◆ **Records**:

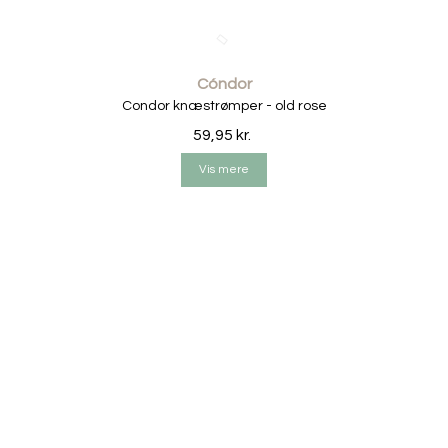
• 96% Oeko-tex bomuld.
• 4% elasten.
Cóndor
• Oeko-tex 100 certificeret.
Condor knæstrømper - old rose
• Maskin vaskes ved 40 grader. Brug vaskepulver til kulørt
59,95 kr.
tøj.
Vis mere
• Undgå tørretumbler - Lufttørres.
• Designet af Petitflora.
• Fremstillet i danmark.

◆ **Exercise brief**: The output should consist of the records above, reproduced exactly, without pictures.

◆ **Response**:
• 96% Oeko-tex bomuld.
• 4% elasten.
Cóndor
• Oeko-tex 100 certificeret.
Condor knæstrømper - old rose
• Maskin vaskes ved 40 grader. Brug vaskepulver til kulørt
59,95 kr.
tøj.
Vis mere
• Undgå tørretumbler - Lufttørres.
• Designet af Petitflora.
• Fremstillet i danmark.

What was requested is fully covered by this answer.